Twenty-Two

London, February 1911

The day after her return to London, Ursula awoke bleary-eyed from lack of sleep. It was a cold, clear late-February morning, but as she opened the curtains to take a glimpse of the world, all she could see was the pale outline of the street below through the damp veil of condensation that had formed on the windowpane overnight.

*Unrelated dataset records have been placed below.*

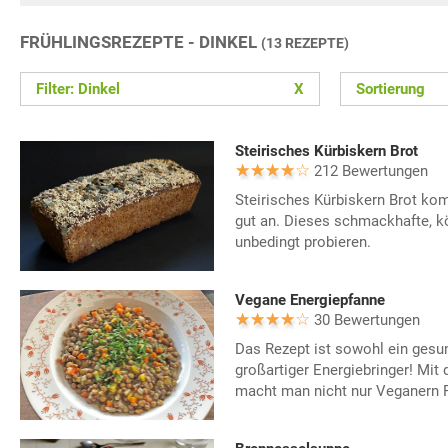
FRÜHLINGSREZEPTE - DINKEL
(13 REZEPTE)
Filter: Dinkel
X
Sortierung
Steirisches Kürbiskern Brot
212 Bewertungen
Steirisches Kürbiskern Brot ko
gut an. Dieses schmackhafte, kö
unbedingt probieren.
Vegane Energiepfanne
30 Bewertungen
Das Rezept ist sowohl ein gesu
großartiger Energiebringer! Mit
macht man nicht nur Veganern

She heard the grandfather clock in the stairwell chime eight o’clock. The Marlow household, of course, would have been up for hours already. All the coal fires would have been lit, the downstairs rooms swept and dusted, and preparations for breakfast would have started as soon as Julia heard Ursula stir from her bed. Ursula, however, felt ill-prepared to face the day. She was unsettled and tired after the long journey across the Atlantic and confused by the conflicting emotions aroused by Lord Wrotham. She didn’t know what to think or feel anymore. Ursula pressed her forehead against the windowpane, overcome with foreboding. She was engaged to marry a man she did not love and time was running out. The ceremony and small wedding luncheon was scheduled in two weeks’ time.

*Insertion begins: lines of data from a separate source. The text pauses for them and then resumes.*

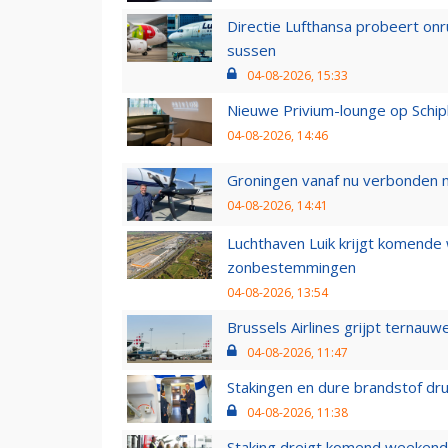
Directie Lufthansa probeert on
sussen
04-08-2026, 15:33
Nieuwe Privium-lounge op Schip
04-08-2026, 14:46
Groningen vanaf nu verbonden me
04-08-2026, 14:41
Luchthaven Luik krijgt komende
zonbestemmingen
04-08-2026, 13:54
Brussels Airlines grijpt ternauw
04-08-2026, 11:47
Stakingen en dure brandstof dr
04-08-2026, 11:38
Staking dreigt komend weekend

Ursula spent the morning catching up with correspondence and was just finishing a letter to Alistair Fenway requesting a copy of all her father’s companies’ accounts when Biggs entered the drawing room with an announcement.

“There is a telephone call for you Miss Ursula,” he said, the very essence of formality now that she was mistress of the house. “Miss Stanford-Jones, calling from the north, I believe.”

Ursula leaped to her feet. The last she had heard (via a cable from Harrison when she was aboard the Lusitania), Winifred was recuperating from her time at Broadmoor with her aunt in Yorkshire. Biggs held open the study door and Ursula hastened past and hurried down the hallway. She lifted the telephone receiver with a sudden pang of nostalgia. Now she really did feel she was home.

“Freddie?” she cried.

“Sully, is it really you? Are you finally returned to us?” Winifred sounded just like her old self and Ursula laughed. “Yes, though it’s hard to believe after all that’s happened. Where are you?”

“Still in Yorkshire, but I had to call as soon as I heard you were home.” They continued chatting until Winifred said, “I heard you set a date…” Ursula remained silent. “Are you sure you want to go through with this?” Winifred finally asked.

“I owe it to my father…” Ursula sighed, leaving the rest unsaid.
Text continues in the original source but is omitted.